**Work task**
Scan the entries and tally the lines that include the string "наконец". Reply with the figure alone.

Provided data below:

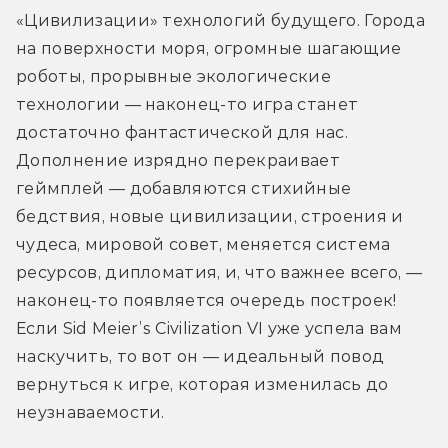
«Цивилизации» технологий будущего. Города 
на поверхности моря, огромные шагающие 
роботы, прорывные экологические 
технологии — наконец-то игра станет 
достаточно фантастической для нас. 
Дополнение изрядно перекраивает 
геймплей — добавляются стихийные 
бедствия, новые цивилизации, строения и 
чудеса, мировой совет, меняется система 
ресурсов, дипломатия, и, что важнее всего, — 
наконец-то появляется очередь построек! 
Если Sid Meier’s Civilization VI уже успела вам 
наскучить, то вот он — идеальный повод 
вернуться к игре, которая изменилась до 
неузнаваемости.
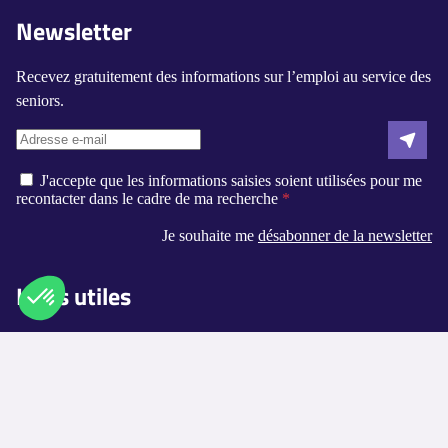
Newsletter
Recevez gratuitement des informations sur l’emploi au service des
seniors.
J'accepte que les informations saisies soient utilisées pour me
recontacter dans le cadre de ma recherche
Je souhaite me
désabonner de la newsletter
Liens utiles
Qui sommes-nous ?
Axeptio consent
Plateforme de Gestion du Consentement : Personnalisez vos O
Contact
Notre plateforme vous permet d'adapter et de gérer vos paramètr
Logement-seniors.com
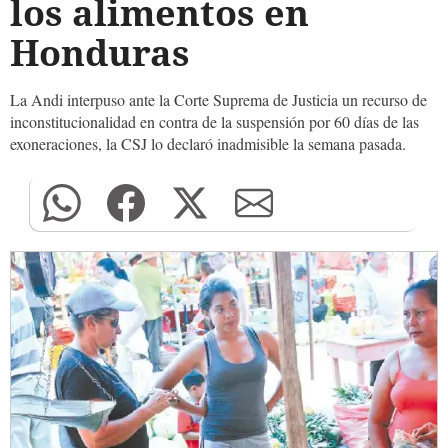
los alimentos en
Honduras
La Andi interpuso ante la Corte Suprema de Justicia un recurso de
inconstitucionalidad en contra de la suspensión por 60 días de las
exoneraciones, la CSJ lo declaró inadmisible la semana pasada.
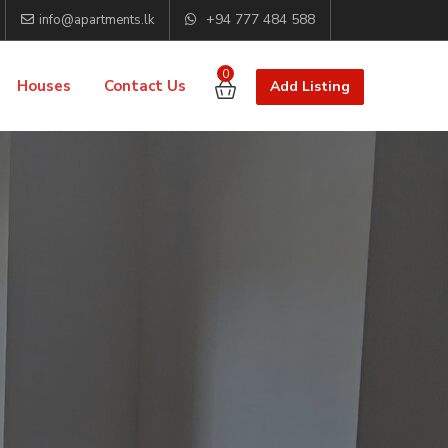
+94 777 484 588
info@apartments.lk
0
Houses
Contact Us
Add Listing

End of Provided data.
Provided data below:

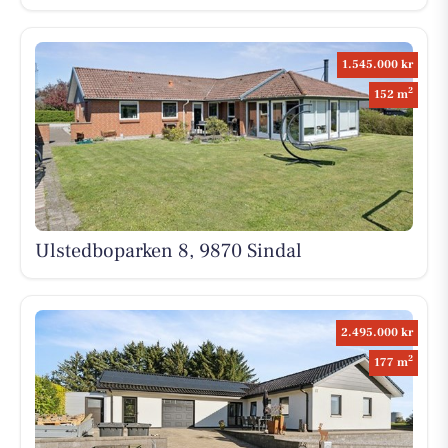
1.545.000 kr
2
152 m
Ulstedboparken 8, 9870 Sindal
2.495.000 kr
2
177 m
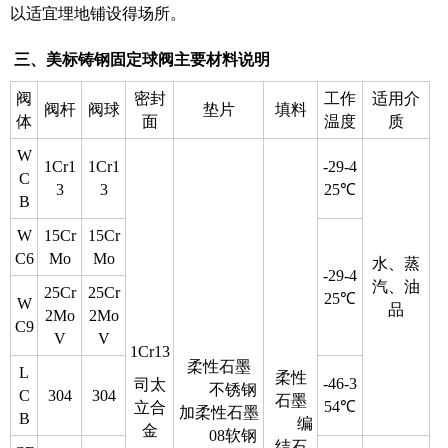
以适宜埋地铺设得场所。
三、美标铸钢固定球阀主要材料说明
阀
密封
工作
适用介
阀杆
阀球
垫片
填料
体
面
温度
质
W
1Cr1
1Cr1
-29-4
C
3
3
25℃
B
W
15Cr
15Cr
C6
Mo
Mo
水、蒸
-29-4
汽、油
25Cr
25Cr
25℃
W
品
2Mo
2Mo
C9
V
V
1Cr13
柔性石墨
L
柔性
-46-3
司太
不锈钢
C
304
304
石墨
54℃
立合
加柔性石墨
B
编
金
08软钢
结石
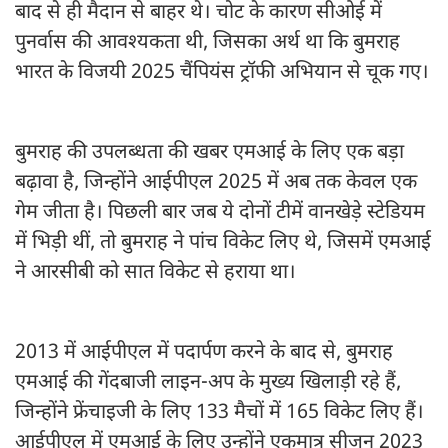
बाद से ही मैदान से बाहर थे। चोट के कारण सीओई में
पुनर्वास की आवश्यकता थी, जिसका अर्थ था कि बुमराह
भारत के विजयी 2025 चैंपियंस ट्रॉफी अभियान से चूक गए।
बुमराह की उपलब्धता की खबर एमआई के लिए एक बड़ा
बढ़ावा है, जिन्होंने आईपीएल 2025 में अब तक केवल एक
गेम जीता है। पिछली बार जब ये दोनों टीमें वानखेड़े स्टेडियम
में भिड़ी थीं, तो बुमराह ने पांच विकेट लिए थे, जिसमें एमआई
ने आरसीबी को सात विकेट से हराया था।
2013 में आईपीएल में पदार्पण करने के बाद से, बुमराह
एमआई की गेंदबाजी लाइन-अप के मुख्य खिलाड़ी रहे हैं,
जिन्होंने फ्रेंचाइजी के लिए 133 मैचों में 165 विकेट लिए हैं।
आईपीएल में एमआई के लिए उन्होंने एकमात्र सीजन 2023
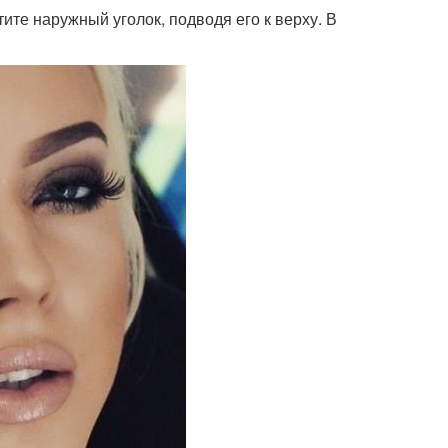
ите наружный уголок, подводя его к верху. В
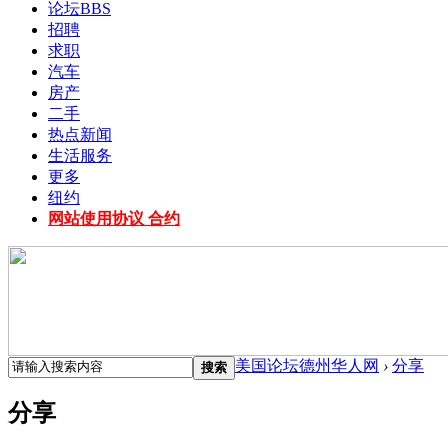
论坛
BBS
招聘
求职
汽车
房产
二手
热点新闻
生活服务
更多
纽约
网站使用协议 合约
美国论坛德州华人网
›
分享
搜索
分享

End of Provided data.

**Exercise response**
2